What to do: Read the data line by line and say how many lines contain the string "sistema", giving the number alone.

Provided records:
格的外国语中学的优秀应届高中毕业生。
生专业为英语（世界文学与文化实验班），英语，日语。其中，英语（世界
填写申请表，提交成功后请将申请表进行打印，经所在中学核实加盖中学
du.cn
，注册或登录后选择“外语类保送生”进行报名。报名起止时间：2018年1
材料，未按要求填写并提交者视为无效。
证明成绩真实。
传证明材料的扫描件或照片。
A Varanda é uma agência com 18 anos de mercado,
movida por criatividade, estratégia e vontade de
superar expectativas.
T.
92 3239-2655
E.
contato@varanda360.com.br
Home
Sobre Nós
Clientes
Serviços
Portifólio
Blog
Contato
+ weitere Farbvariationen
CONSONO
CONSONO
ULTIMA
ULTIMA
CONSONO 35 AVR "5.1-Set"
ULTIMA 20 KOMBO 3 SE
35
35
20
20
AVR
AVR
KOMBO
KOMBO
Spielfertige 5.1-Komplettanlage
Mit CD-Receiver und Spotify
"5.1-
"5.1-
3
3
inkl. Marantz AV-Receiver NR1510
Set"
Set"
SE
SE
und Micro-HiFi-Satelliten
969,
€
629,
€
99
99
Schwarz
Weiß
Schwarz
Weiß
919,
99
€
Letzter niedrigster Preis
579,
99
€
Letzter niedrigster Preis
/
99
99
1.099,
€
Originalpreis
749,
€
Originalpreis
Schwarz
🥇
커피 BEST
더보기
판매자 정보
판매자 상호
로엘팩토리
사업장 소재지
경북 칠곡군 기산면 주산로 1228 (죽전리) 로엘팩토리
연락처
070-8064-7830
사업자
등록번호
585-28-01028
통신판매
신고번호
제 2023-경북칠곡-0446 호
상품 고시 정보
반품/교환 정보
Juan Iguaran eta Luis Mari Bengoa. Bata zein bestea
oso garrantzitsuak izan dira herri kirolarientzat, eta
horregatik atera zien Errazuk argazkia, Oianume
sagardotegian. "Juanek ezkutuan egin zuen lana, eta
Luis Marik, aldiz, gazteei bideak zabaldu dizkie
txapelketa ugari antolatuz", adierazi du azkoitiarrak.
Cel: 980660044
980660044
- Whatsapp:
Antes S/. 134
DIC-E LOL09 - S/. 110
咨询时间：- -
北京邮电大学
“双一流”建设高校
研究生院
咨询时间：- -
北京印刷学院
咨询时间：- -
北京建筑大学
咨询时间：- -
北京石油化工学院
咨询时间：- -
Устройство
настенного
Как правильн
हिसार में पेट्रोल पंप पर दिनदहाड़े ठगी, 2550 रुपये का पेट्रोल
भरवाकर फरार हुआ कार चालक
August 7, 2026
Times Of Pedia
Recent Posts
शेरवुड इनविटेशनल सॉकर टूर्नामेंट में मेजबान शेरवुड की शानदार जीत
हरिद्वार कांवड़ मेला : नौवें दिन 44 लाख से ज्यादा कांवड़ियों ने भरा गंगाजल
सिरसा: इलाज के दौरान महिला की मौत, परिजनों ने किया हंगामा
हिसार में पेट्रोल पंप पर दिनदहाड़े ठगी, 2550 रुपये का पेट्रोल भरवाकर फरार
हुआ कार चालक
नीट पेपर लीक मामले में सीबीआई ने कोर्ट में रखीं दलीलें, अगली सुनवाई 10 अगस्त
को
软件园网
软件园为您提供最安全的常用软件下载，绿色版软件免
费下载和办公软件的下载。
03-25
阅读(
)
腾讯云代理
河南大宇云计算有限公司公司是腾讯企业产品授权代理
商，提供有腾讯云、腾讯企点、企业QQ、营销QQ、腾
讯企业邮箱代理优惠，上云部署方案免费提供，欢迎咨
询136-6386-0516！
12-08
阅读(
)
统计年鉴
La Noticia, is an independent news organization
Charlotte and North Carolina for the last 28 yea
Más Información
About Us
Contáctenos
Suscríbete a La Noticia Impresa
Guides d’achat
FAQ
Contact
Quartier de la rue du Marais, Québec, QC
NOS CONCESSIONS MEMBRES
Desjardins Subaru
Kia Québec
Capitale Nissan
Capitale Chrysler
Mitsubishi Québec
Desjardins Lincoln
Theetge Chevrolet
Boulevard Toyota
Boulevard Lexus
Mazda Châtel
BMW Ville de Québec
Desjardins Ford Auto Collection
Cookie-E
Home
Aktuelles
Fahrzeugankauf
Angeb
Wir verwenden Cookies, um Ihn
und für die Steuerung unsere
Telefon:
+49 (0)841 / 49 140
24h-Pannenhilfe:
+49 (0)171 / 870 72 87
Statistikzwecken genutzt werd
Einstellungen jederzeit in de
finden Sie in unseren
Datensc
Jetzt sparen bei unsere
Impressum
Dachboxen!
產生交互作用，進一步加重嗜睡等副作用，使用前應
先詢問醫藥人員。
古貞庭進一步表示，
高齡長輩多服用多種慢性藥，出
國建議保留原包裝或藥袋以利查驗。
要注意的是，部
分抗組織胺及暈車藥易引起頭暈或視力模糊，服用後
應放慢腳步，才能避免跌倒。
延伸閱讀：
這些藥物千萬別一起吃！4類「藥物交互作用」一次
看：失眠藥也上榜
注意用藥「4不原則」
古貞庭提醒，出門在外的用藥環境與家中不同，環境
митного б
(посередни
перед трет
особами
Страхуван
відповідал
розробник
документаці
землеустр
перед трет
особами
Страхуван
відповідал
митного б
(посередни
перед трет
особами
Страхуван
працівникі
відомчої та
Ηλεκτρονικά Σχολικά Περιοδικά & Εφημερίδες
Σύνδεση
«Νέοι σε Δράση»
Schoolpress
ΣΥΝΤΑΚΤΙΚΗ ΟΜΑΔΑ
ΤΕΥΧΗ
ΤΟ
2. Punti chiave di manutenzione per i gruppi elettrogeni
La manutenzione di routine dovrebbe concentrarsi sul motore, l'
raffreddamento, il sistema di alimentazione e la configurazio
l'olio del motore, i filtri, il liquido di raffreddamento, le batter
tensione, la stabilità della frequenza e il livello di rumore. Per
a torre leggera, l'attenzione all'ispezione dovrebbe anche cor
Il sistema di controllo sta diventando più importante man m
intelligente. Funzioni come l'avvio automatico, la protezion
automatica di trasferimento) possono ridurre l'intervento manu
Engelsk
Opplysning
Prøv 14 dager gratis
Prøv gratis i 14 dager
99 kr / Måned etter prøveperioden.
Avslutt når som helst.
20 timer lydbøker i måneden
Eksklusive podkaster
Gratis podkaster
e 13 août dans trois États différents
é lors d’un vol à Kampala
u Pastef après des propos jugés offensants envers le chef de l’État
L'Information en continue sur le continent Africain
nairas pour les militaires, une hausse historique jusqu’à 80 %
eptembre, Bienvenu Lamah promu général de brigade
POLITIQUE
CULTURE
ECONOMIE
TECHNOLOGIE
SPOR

Output below: 2